------ Given data ------

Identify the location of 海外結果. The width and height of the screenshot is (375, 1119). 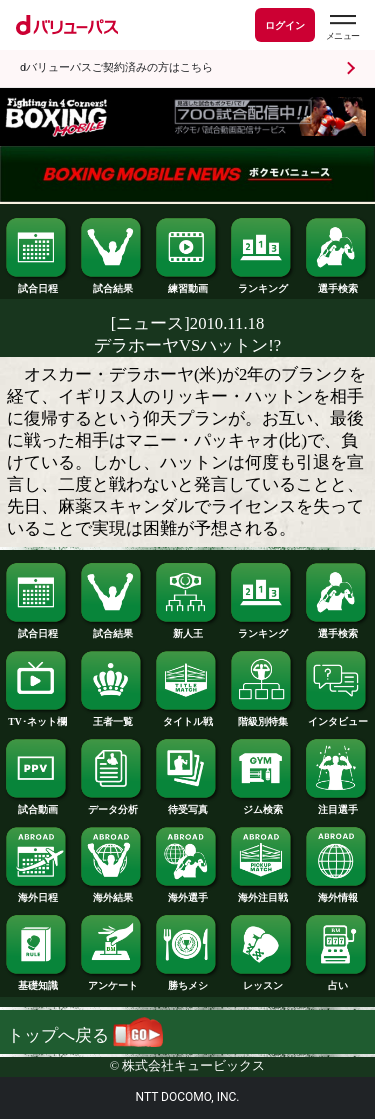
(112, 893).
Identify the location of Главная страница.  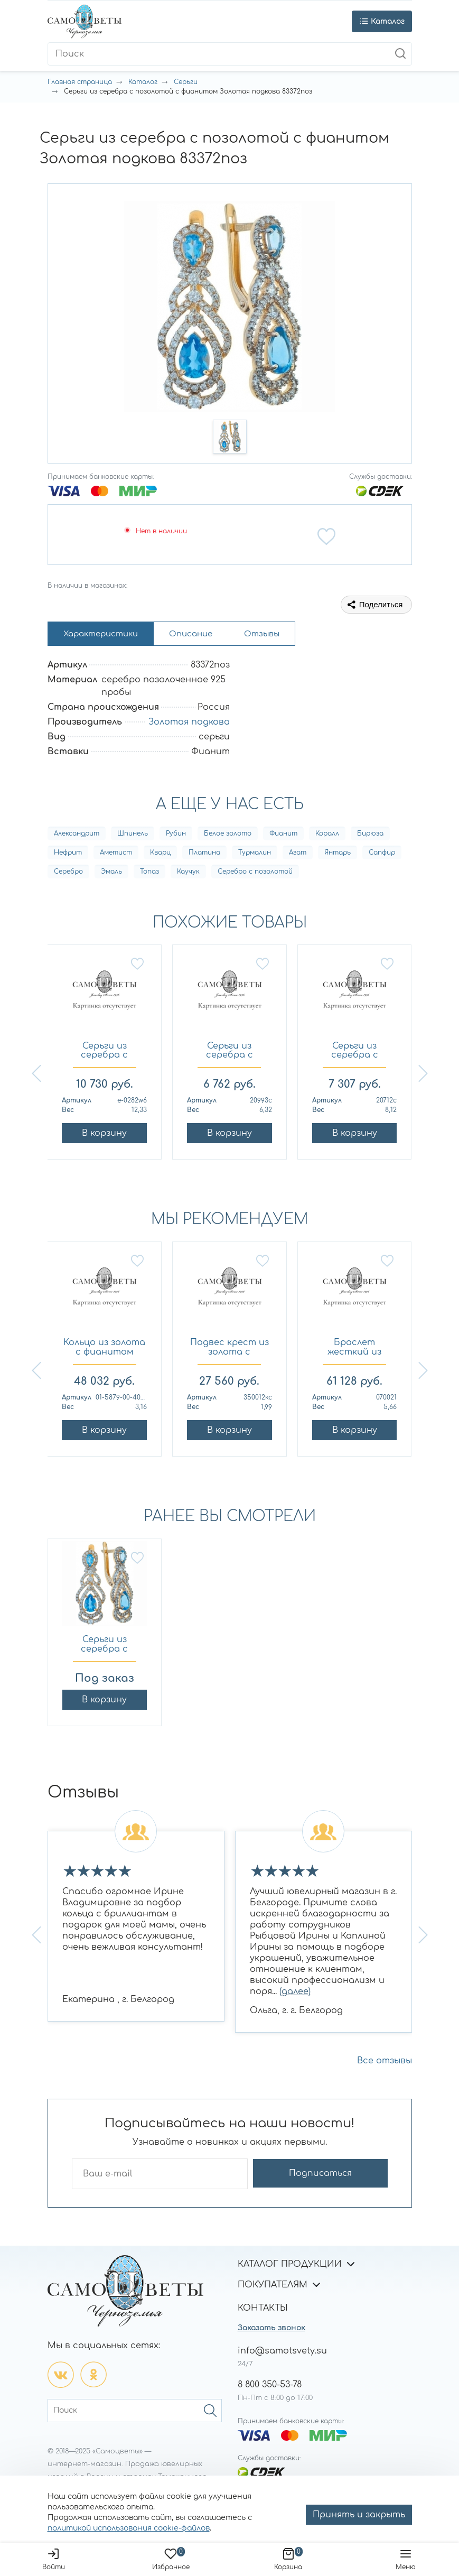
(80, 82).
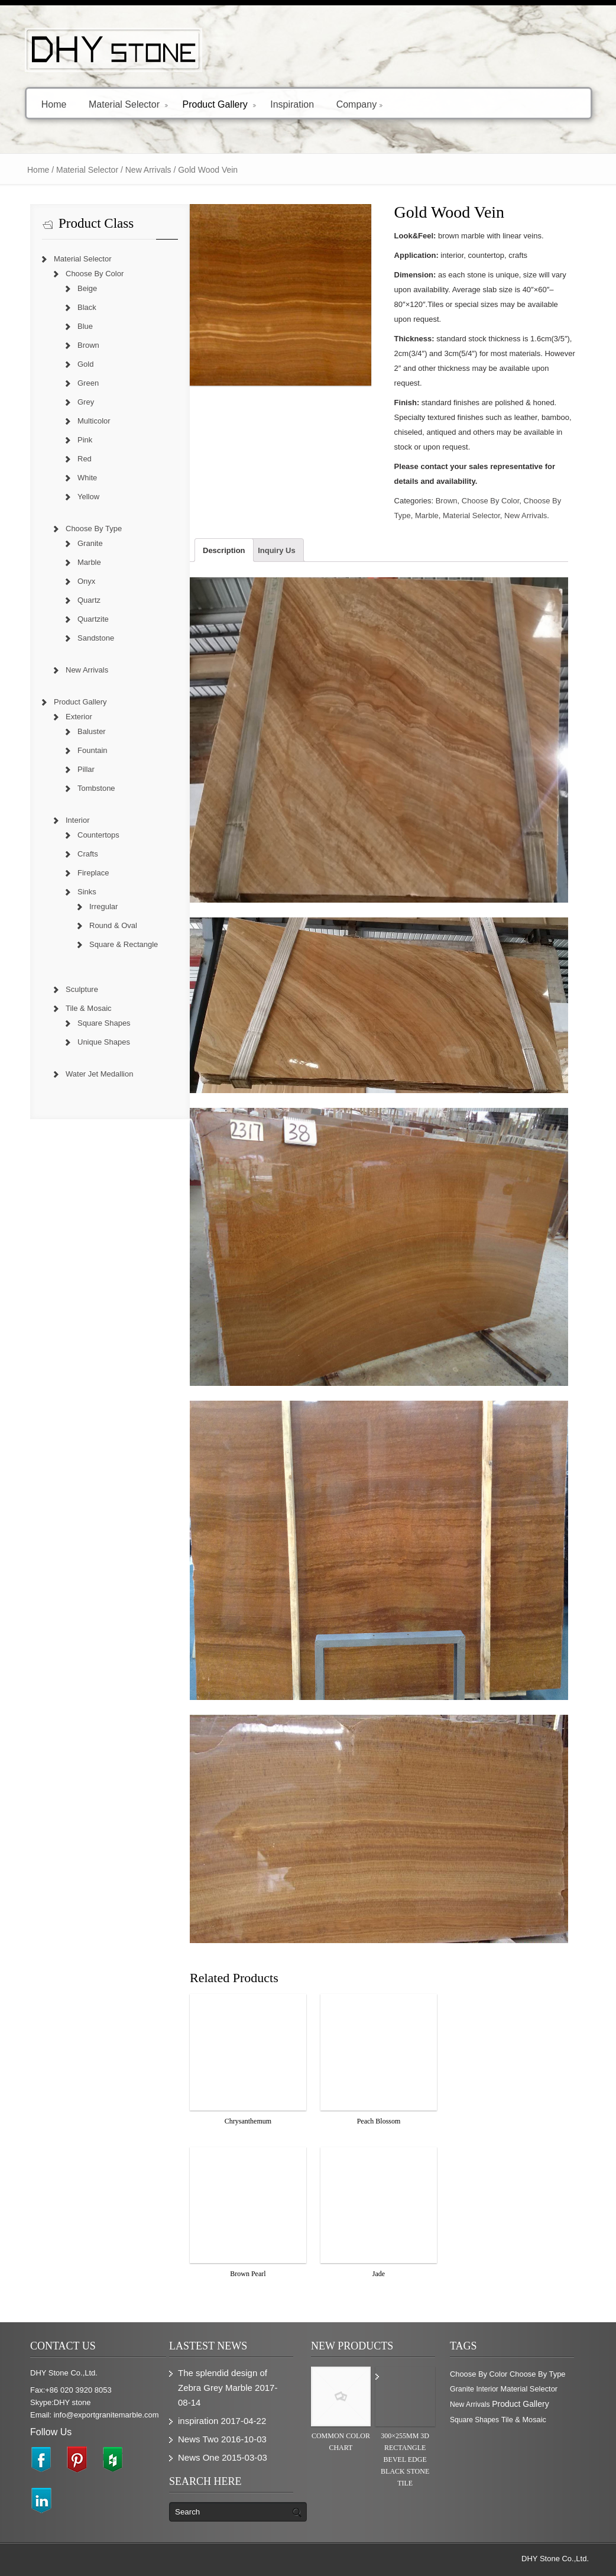 The height and width of the screenshot is (2576, 616). I want to click on Sandstone, so click(95, 638).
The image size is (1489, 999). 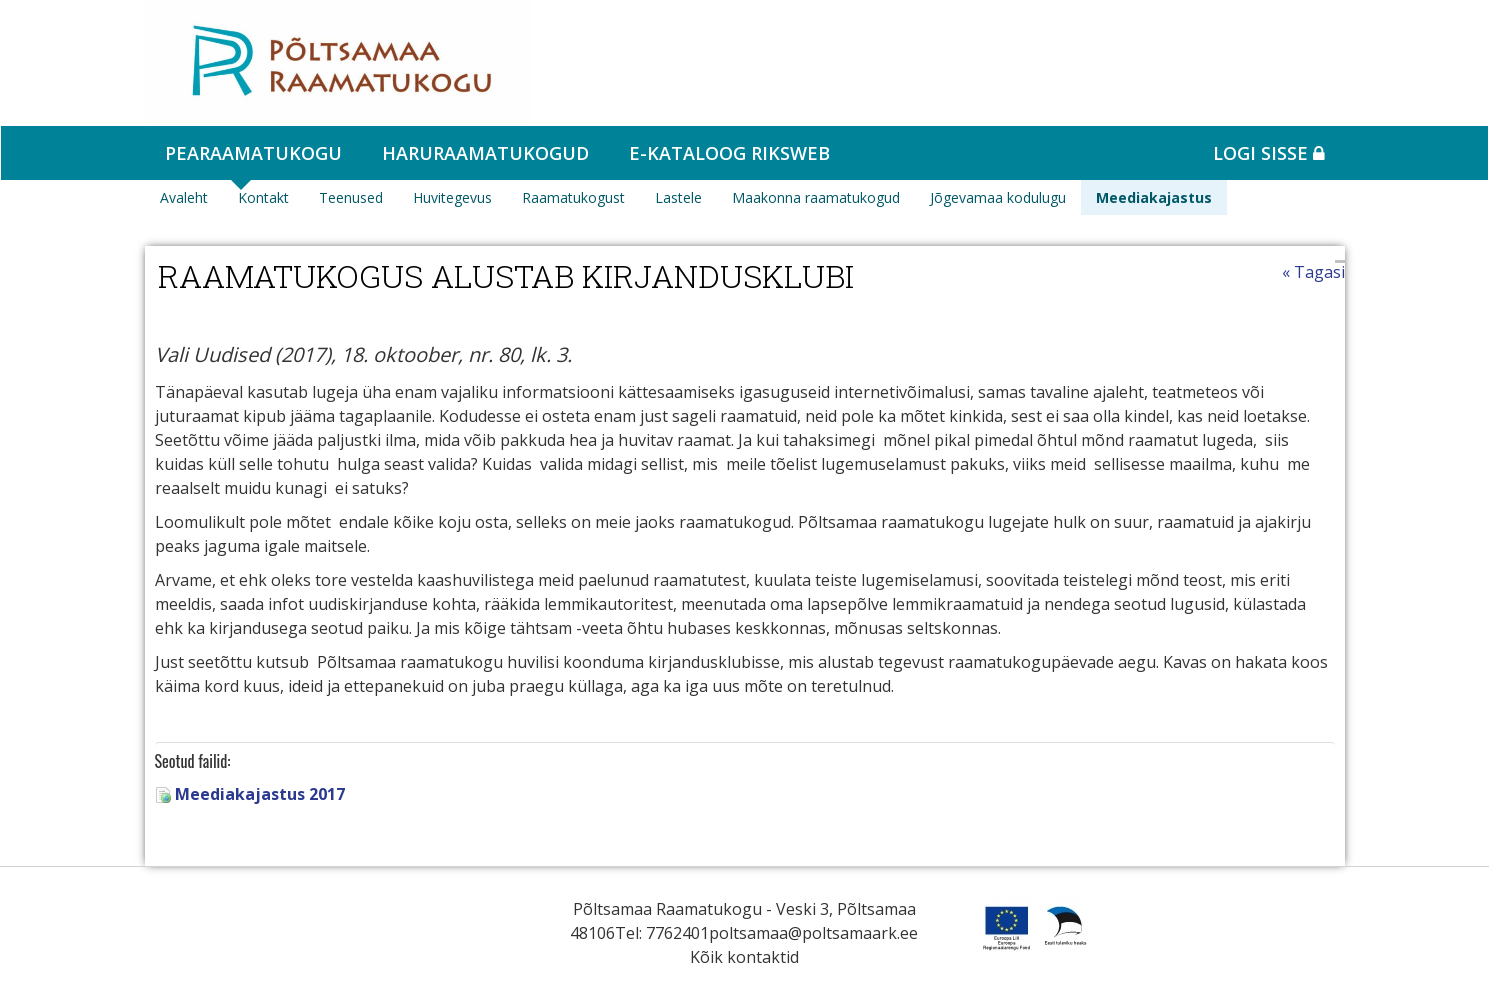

------

Task goal: Write the lines above out again exactly, excluding every picture.

Your response:
Identify the location of 海外結果. The width and height of the screenshot is (375, 1119). 
(112, 893).
Identify the location of Главная страница.  
(80, 82).
 The height and width of the screenshot is (2576, 616). I want to click on Sandstone, so click(95, 638).
The image size is (1489, 999). 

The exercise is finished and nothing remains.